Figure 6-21. Linear IgA dermatosis There are multiple grouped, confluent vesicles, bullae, and crusts on an urticarial and erythematous base. There were similar lesions on the trunk and the upper extremities.
Figure 6-22. Linear IgA dermatosis (chronic, bullous disease of childhood) Extensive blistering on the upper extremities and trunk in a 7-year-old child. Note: blisters are both tense and flaccid. They are grouped and there is no notable inflammation.

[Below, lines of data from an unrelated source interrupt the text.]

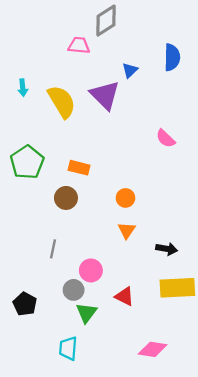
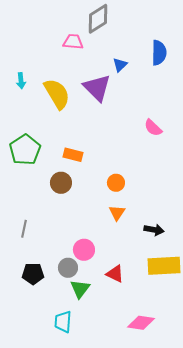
gray line: (53, 249) -> (24, 229), moved
black pentagon: (25, 304) -> (33, 274), moved, turned -30

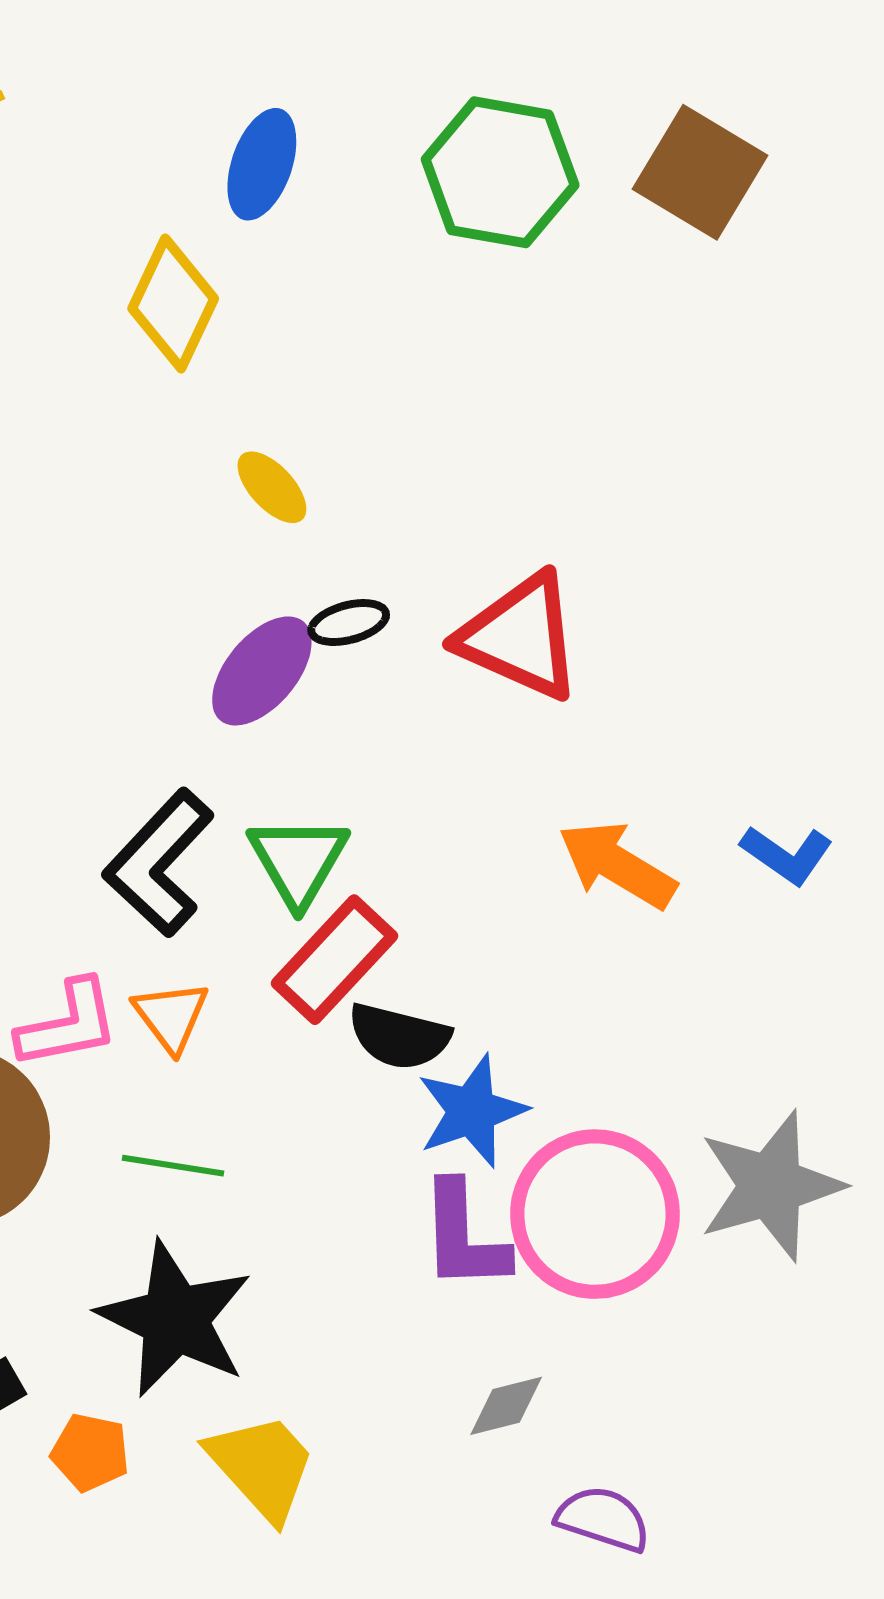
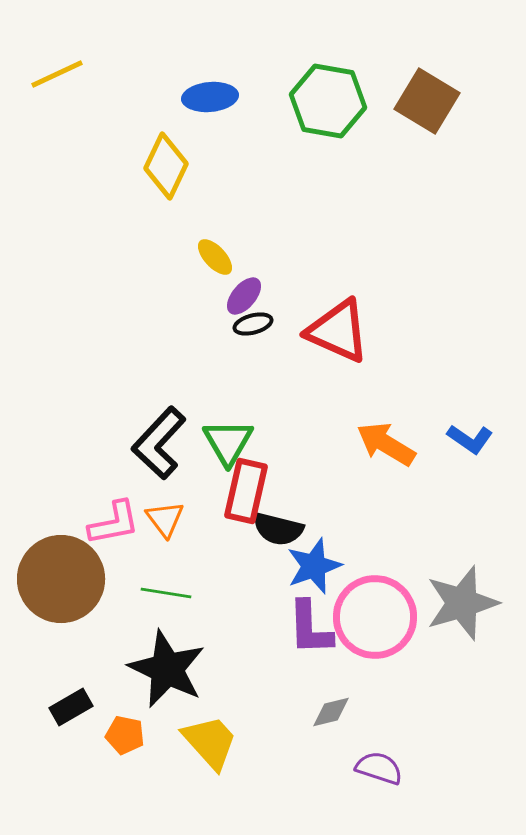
blue ellipse: (262, 164) -> (210, 97), turned 66
purple ellipse: (262, 671) -> (244, 296), moved, size x0.7
red rectangle: (335, 960) -> (246, 491), turned -30

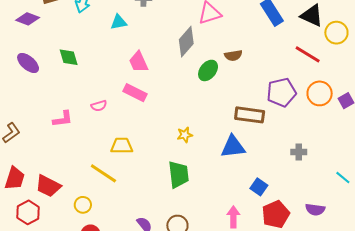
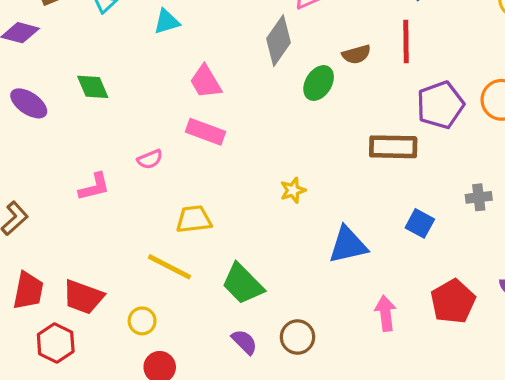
red line: (308, 54) -> (406, 42), moved, turned 64
blue triangle: (233, 147) -> (348, 245), moved
green trapezoid: (179, 174) -> (243, 284), moved, turned 148
blue square: (259, 187) -> (420, 223), moved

Epidermolysis Bullosa Acquisita (EBA) ICD-9: 694.8 ICD-10:L12.3
A chronic subepidermal bullous disease associated with autoimmunity to the type VII collagen within the anchoring fibrils in the basement membrane zone (see Fig. 6-1).
Four types: the classic mechanobullous presentation is a noninflammatory, blistering eruption with acral distribution that heals with scarring and milia formation. It is a mechanobullous disease marked by skin fragility. Scars in traumatized regions such as the dorsa of the hands, knuckles, elbows, knees, sacral area, and toes. Resembling porphyria cutanea tarda (see Section 10) or hereditary epidermolysis bullosa.
Bullous pemphigoid-like presentation: widespread inflammatory vesiculobullous eruption associated with erythematous or urticarial skin lesions involving the trunk, skin folds in addition to the extremities (Fig. 6-23).
Cicatricial pemphigoid-like presentation has prominent mucosal involvement—erosions and scarring in the mouth, esophagus, conjunctiva, anus, and vagina.
The IgA bullous dermatosis-like presentation shows vesicles arranged in an annular fashion, reminiscent of linear IgA bullous dermatosis, DH, or CBDC.
Histopathology: subepidermal blisters.
Immunopathology: linear IgG (plus IgA, gM, factor B, and properdin) at the dermal-epidermal junction.
Antibodies in sera bind to a 290-kDa band in Western blots containing type VII collagen. ELISA specific for antibodies to type VII collagen.
Treatment difficult. In the mechanobullous form, patients are refractory to high doses of systemic glucocorticoids, azathioprine, methotrexate, and cyclophosphamide, which are somewhat helpful in the inflammatory BP-like form of the disease. Some EBA patients improve on dapsone and high doses of colchicine. Supportive therapy.
Figure 6-23. Epidermolysis bullosa acquisita This is the bullous pemphigoid-like presentation with tense bullae, erosions, and crusts on an erythematous base. There is also postinflammatory pigmentation due to previous blistering.